For those interested in hiking they offer discovery hikes led by rangers, or those who are adventurous can just go hike wherever the mood strikes them.  First timers are often encouraged to keep near one of the visitor centers (Toklat or Eielson are popular areas to hike).

Lastly, if you plan your Denali trip for mid September you might be one of the lucky ones (400/day and 1,600 total over a four day weekend) to actually drive the Denali Park Road.  I did that in 2011 and it was amazing.  Here is the journal with photos from that trip.  As you will see, I was very close to bears on several occasions over that four day weekend. 

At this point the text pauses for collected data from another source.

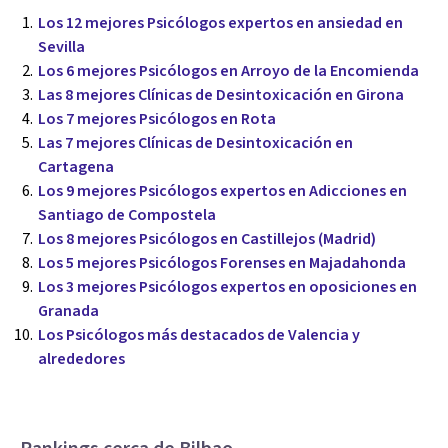
Los 12 mejores Psicólogos expertos en ansiedad en
Sevilla
Los 6 mejores Psicólogos en Arroyo de la Encomienda
Las 8 mejores Clínicas de Desintoxicación en Girona
Los 7 mejores Psicólogos en Rota
Las 7 mejores Clínicas de Desintoxicación en
Cartagena
Los 9 mejores Psicólogos expertos en Adicciones en
Santiago de Compostela
Los 8 mejores Psicólogos en Castillejos (Madrid)
Los 5 mejores Psicólogos Forenses en Majadahonda
Los 3 mejores Psicólogos expertos en oposiciones en
Granada
Los Psicólogos más destacados de Valencia y
alrededores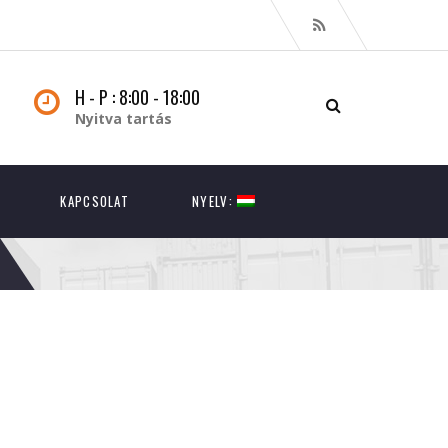
H - P : 8:00 - 18:00
Nyitva tartás
KAPCSOLAT
NYELV: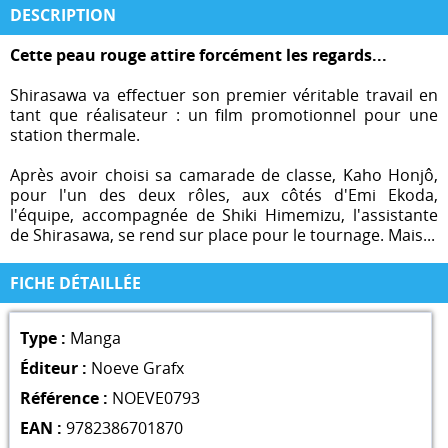
DESCRIPTION
Cette peau rouge attire forcément les regards...
Shirasawa va effectuer son premier véritable travail en
tant que réalisateur : un film promotionnel pour une
station thermale.
Après avoir choisi sa camarade de classe, Kaho Honjô,
pour l'un des deux rôles, aux côtés d'Emi Ekoda,
l'équipe, accompagnée de Shiki Himemizu, l'assistante
de Shirasawa, se rend sur place pour le tournage. Mais...
FICHE DÉTAILLÉE
Type :
Manga
Éditeur :
Noeve Grafx
Référence :
NOEVE0793
EAN :
9782386701870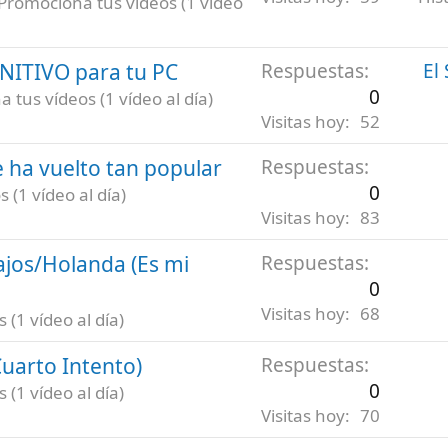
Promociona tus vídeos (1 vídeo
INITIVO para tu PC
Respuestas
El
0
 tus vídeos (1 vídeo al día)
Visitas hoy
52
 ha vuelto tan popular
Respuestas
0
 (1 vídeo al día)
Visitas hoy
83
ajos/Holanda (Es mi
Respuestas
0
Visitas hoy
68
(1 vídeo al día)
uarto Intento)
Respuestas
0
(1 vídeo al día)
Visitas hoy
70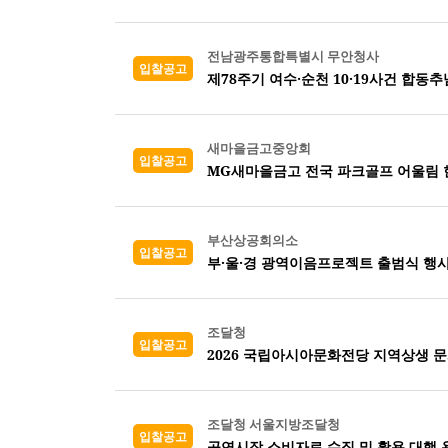
전남광주통합특별시 무안청사
입찰공고
제78주기 여수·순천 10·19사건 합동
새마을금고중앙회
입찰공고
MG새마을금고 전국 파크골프 어울림 
부산상공회의소
입찰공고
부·울·경 광역이음프로젝트 출범식 행사
조달청
입찰공고
2026 국립아시아문화전당 지역상생 
조달청 서울지방조달청
입찰공고
공연시장 소비자료 수집 및 활용 대행 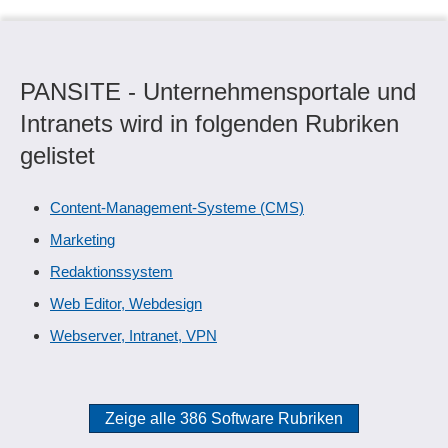
PANSITE - Unternehmensportale und
Intranets wird in folgenden Rubriken
gelistet
Content-Management-Systeme (CMS)
Marketing
Redaktionssystem
Web Editor, Webdesign
Webserver, Intranet, VPN
Zeige alle 386 Software Rubriken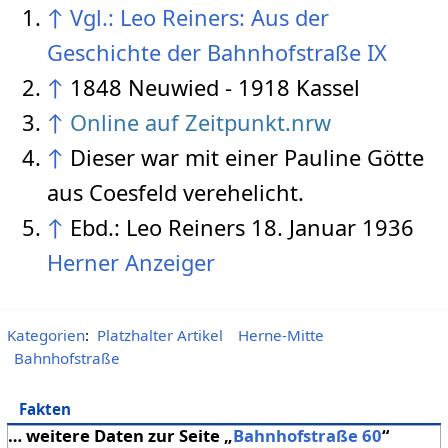
↑
Vgl.: Leo Reiners: Aus der
Geschichte der Bahnhofstraße IX
↑
1848 Neuwied - 1918 Kassel
↑
Online auf Zeitpunkt.nrw
↑
Dieser war mit einer Pauline Götte
aus Coesfeld verehelicht.
↑
Ebd.: Leo Reiners 18. Januar 1936
Herner Anzeiger
Kategorien
:
Platzhalter Artikel
Herne-Mitte
Bahnhofstraße
Fakten
… weitere Daten zur Seite „
Bahnhofstraße 60
“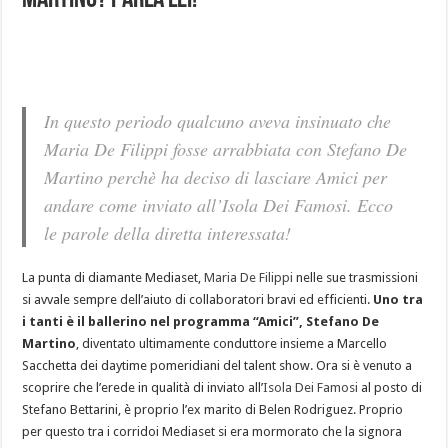
Martino? Parla lei!
In questo periodo qualcuno aveva insinuato che
Maria De Filippi fosse arrabbiata con Stefano De
Martino perchè ha deciso di lasciare Amici per
andare come inviato all’Isola Dei Famosi. Ecco
le parole della diretta interessata!
La punta di diamante Mediaset,
Maria De Filippi
nelle sue trasmissioni
si avvale sempre dell’aiuto di collaboratori bravi ed efficienti.
Uno tra
i tanti è il ballerino nel programma “Amici”, Stefano De
Martino
, diventato ultimamente conduttore insieme a Marcello
Sacchetta dei daytime pomeridiani del talent show. Ora si è venuto a
scoprire che l’erede in qualità di inviato all’
Isola Dei Famosi
al posto di
Stefano Bettarini, è proprio l’ex marito di Belen Rodriguez. Proprio
per questo tra i corridoi Mediaset si era mormorato che la signora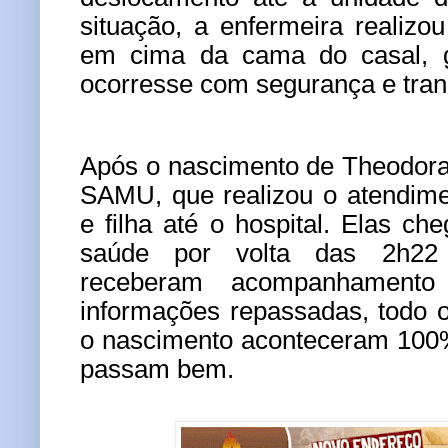
situação, a enfermeira realizo
em cima da cama do casal, g
ocorresse com segurança e tran
Após o nascimento de Theodora,
SAMU, que realizou o atendim
e filha até o hospital. Elas c
saúde por volta das 2h2
receberam acompanhamento
informações repassadas, todo o
o nascimento aconteceram 100
passam bem.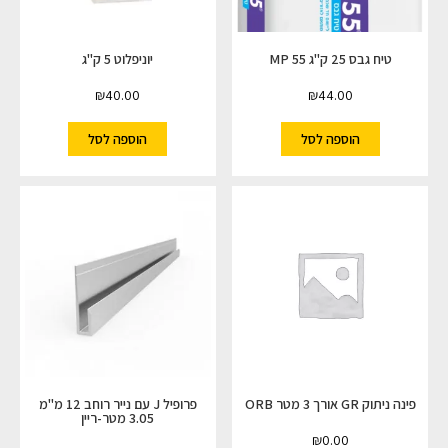
טיח גבס 25 ק"ג MP 55
יוניפלוט 5 ק"ג
₪
40.00
₪
44.00
הוספה לסל
הוספה לסל
פינה ניתוק GR אורך 3 מטר ORB
פרופיל J עם נייר רוחב 12 מ"מ
3.05 מטר-ריין
₪
0.00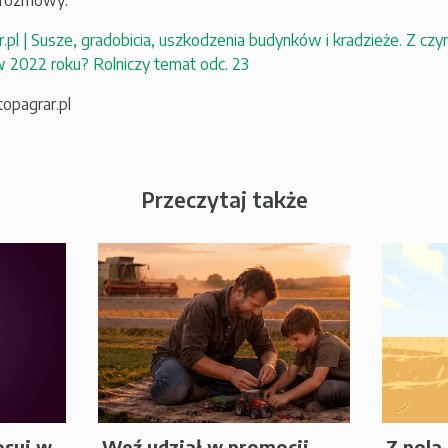
 rozmowy:
r.pl | Susze, gradobicia, uszkodzenia budynków i kradzieże. Z czym
 w 2022 roku? Rolniczy temat odc. 23
topagrar.pl
Przeczytaj także
osuj w
Weź udział w promocji
Z pola 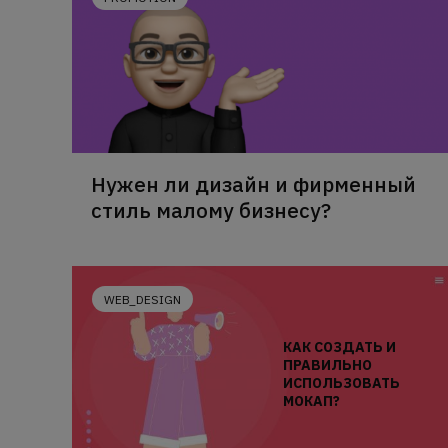
Нужен ли дизайн и фирменный
стиль малому бизнесу?
WEB_DESIGN
КАК СОЗДАТЬ И
ПРАВИЛЬНО
ИСПОЛЬЗОВАТЬ
МОКАП?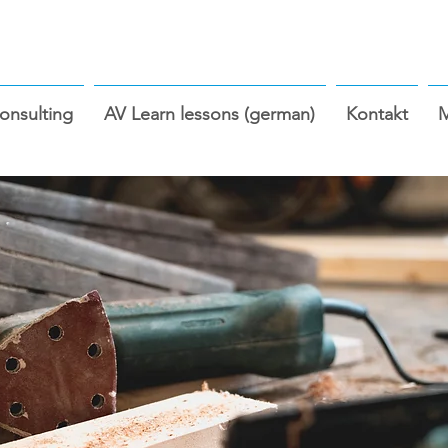
nsulting
AV Learn lessons (german)
Kontakt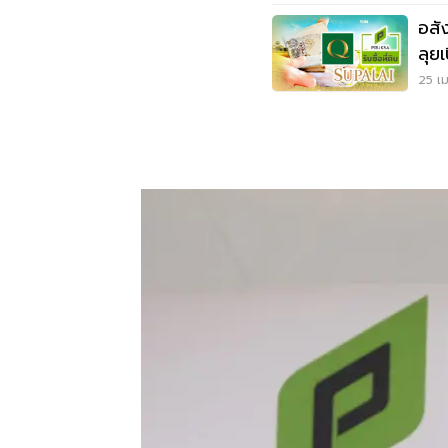
อสัง
ลุย
25 เม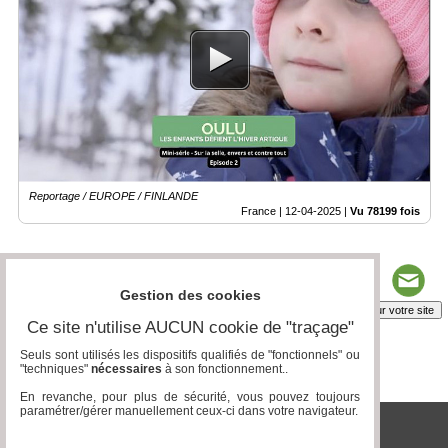
Reportage / EUROPE / FINLANDE
France |
12-04-2025
|
Vu 78199 fois
Gestion des cookies
Insérez sur votre site
Ce site n'utilise AUCUN cookie de "traçage"
Seuls sont utilisés les dispositifs qualifiés de "fonctionnels" ou
"techniques"
nécessaires
à son fonctionnement..
Page 1 / 1
1
En revanche, pour plus de sécurité, vous pouvez toujours
paramétrer/gérer manuellement ceux-ci dans votre navigateur.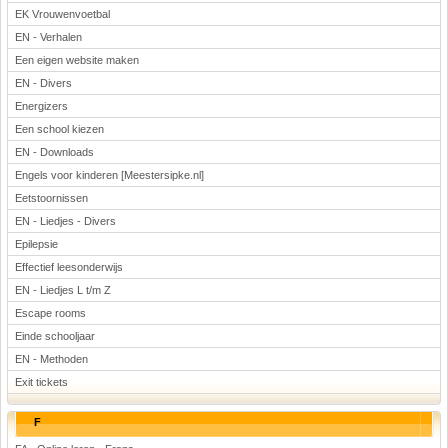
EK Vrouwenvoetbal
EN - Verhalen
Een eigen website maken
EN - Divers
Energizers
Een school kiezen
EN - Downloads
Engels voor kinderen [Meestersipke.nl]
Eetstoornissen
EN - Liedjes - Divers
Epilepsie
Effectief leesonderwijs
EN - Liedjes L t/m Z
Escape rooms
Einde schooljaar
EN - Methoden
Exit tickets
F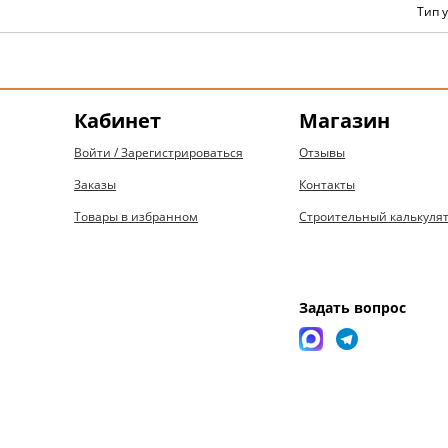
Тип 
Кабинет
Магазин
Войти / Зарегистрироваться
Отзывы
Заказы
Контакты
Товары в избранном
Строительный калькуля
Задать вопрос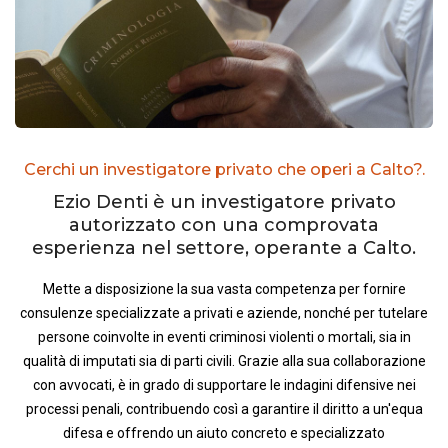
Cerchi un investigatore privato che operi a Calto?.
Ezio Denti è un investigatore privato
autorizzato con una comprovata
esperienza nel settore, operante a Calto.
Mette a disposizione la sua vasta competenza per fornire
consulenze specializzate a privati e aziende, nonché per tutelare
persone coinvolte in eventi criminosi violenti o mortali, sia in
qualità di imputati sia di parti civili. Grazie alla sua collaborazione
con avvocati, è in grado di supportare le indagini difensive nei
processi penali, contribuendo così a garantire il diritto a un'equa
difesa e offrendo un aiuto concreto e specializzato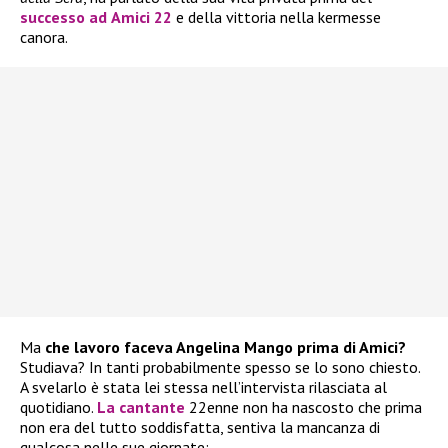
successo ad
Amici 22
e della vittoria nella kermesse
canora.
Ma
che lavoro faceva Angelina Mango prima di Amici?
Studiava? In tanti probabilmente spesso se lo sono chiesto.
A svelarlo è stata lei stessa nell’intervista rilasciata al
quotidiano.
La cantante
22enne non ha nascosto che prima
non era del tutto soddisfatta, sentiva la mancanza di
qualcosa nelle sue giornate: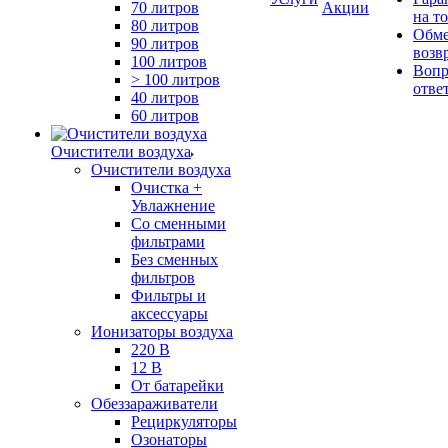
70 литров
Акции
на т
80 литров
Обме
90 литров
возв
100 литров
Вопр
> 100 литров
отве
40 литров
60 литров
Очистители воздуха
Очистители воздуха
Очистка +
Увлажнение
Cо сменными
фильтрами
Без сменных
фильтров
Фильтры и
аксессуары
Ионизаторы воздуха
220 В
12 В
От батарейки
Обеззараживатели
Рециркуляторы
Озонаторы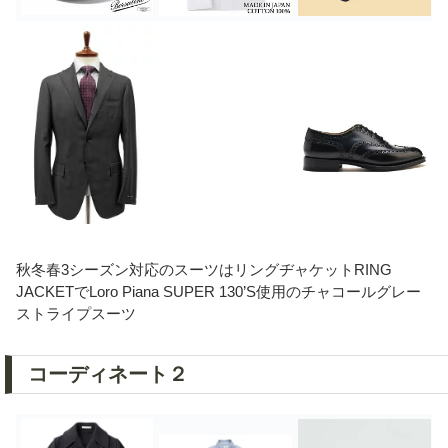
秋冬春3シーズン対応のスーツはリングヂャケットRING
JACKETでLoro Piana SUPER 130’S使用のチャコールグレー
ストライプスーツ
コーディネート２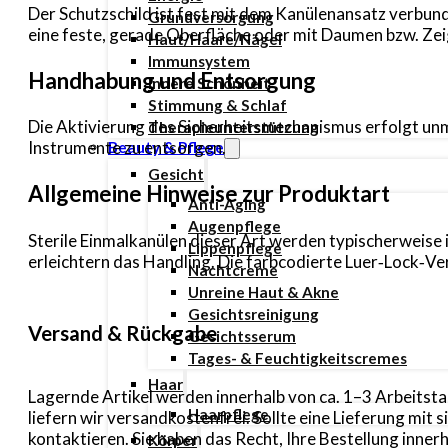
Der Schutzschild ist fest mit dem Kanülenansatz verbund
Grundversorgung
eine feste, gerade Oberfläche oder mit Daumen bzw. Zeige
Haut/Haare/Nägel
Immunsystem
Handhabung und Entsorgung
Innere Schönheit
Stimmung & Schlaf
Die Aktivierung des Sicherheitsmechanismus erfolgt unm
Therapieunterstützung
Instrumente zu entsorgen.
Beauty & Pflege
Gesicht
Allgemeine Hinweise zur Produktart
Anti-Aging
Augenpflege
Sterile Einmalkanülen dieser Art werden typischerweise
Lippenpflege
erleichtern das Handling. Die farbcodierte Luer‑Lock‑V
Nachtcreme
Unreine Haut & Akne
Gesichtsreinigung
Versand & Rückgabe
Gesichtsserum
Tages- & Feuchtigkeitscremes
Haar
Lagernde Artikel werden innerhalb von ca. 1–3 Arbeitsta
Haarpflege
liefern wir versandkostenfrei. Sollte eine Lieferung mi
kontaktieren. Sie haben das Recht, Ihre Bestellung inn
Körper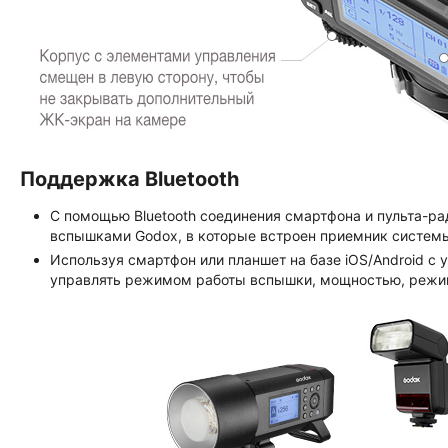
Поддержка Bluetooth
С помощью Bluetooth соединения смартфона и пульта-р
вспышками Godox, в которые встроен приемник системы
Используя смартфон или планшет на базе iOS/Android 
управлять режимом работы вспышки, мощностью, режимо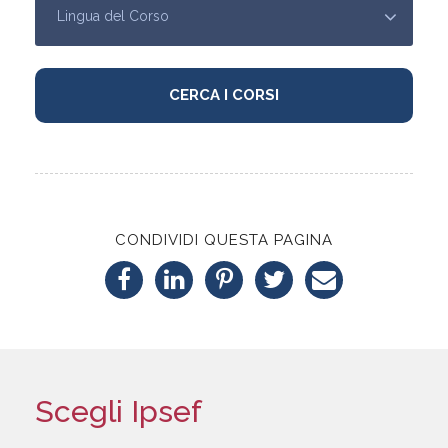
CONDIVIDI QUESTA PAGINA
Scegli Ipsef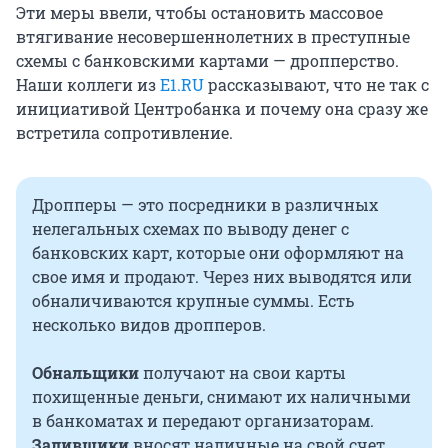
Эти меры ввели, чтобы остановить массовое
втягивание несовершеннолетних в преступные
схемы с банковскими картами — дропперство.
Наши коллеги из
E1.RU
рассказывают, что не так с
инициативой Центробанка и почему она сразу же
встретила сопротивление.
Дропперы — это посредники в различных
нелегальных схемах по выводу денег с
банковских карт, которые они оформляют на
свое имя и продают. Через них выводятся или
обналичиваются крупные суммы. Есть
несколько видов дропперов.
Обнальщики
получают на свои карты
похищенные деньги, снимают их наличными
в банкоматах и передают организаторам.
Заливщики
вносят наличные на свой счет,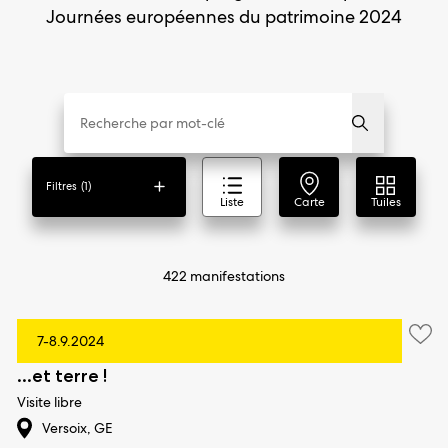
Journées européennes du patrimoine 2024
Filtres
(1)
Liste
Carte
Tuiles
422 manifestations
7-8.9.2024
...et terre !
Visite libre
Versoix, GE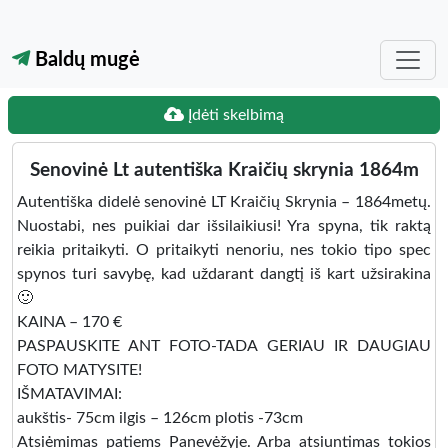
Baldų mugė
Įdėti skelbimą
Senovinė Lt autentiška Kraičių skrynia 1864m
Autentiška didelė senovinė LT Kraičių Skrynia – 1864metų.
Nuostabi, nes puikiai dar išsilaikiusi! Yra spyna, tik raktą
reikia pritaikyti. O pritaikyti nenoriu, nes tokio tipo spec
spynos turi savybę, kad uždarant dangtį iš kart užsirakina
🙂
KAINA – 170 €
PASPAUSKITE ANT FOTO-TADA GERIAU IR DAUGIAU
FOTO MATYSITE!
IŠMATAVIMAI:
aukštis- 75cm ilgis – 126cm plotis -73cm
Atsiėmimas patiems Panevėžyje. Arba atsiuntimas tokios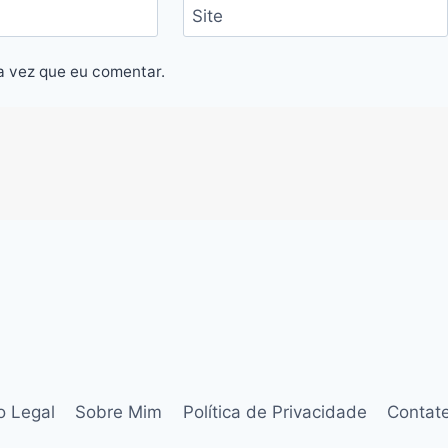
Site
a vez que eu comentar.
o Legal
Sobre Mim
Política de Privacidade
Contat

When we go back to AK next summer, we're planning four nights camping inside the park.  No two trips and no two days are the same . . . I cannot get enough of the place!


----------



## pedro47 (Jun 28, 2013)

My I suggest you talk/visit your local travel agent for advice & suggestion.


----------



## WinniWoman (Jun 28, 2013)

You can take the Alaskan Railroad to Denali from Anchorage; then the shuttle bus into the park- I believe you HAVE TO take the shuttle bus into the park due to regulations...It is a national park- so obviously you have to be into scenery, wildlife, nature- it is spectacular and it is huge- you could never see it entirely in even a few days.....The only reason we did a whole tour with Wildland Adventures was because we wanted to see a lot in a week and knew we could probably never afford to go back there anyway, being there are so many places in the world to see and not enough money and time to see them! It took the stress out of having to plan everything and drive and lug stuff- it's a lot of driving.....they carted our luggage around and cooked for us, etc.....Not hard to navigate Alaska but very tiring to get places...


----------



## Nancy (Jun 28, 2013)

*Denali Road*

We were also able to drive the Denali Road in May before the park officially opened for the season.

Nancy


----------



## simpsontruckdriver (Jun 28, 2013)

RCI shows a hotel in Anchorage called Inlet Tower, RCI #R222. Years ago, they had a fishing resort in a remote section near Juneau, but there was no ability to go to the main part of the state. I used Wyndham's portal, it did not show there, but I found it using the website.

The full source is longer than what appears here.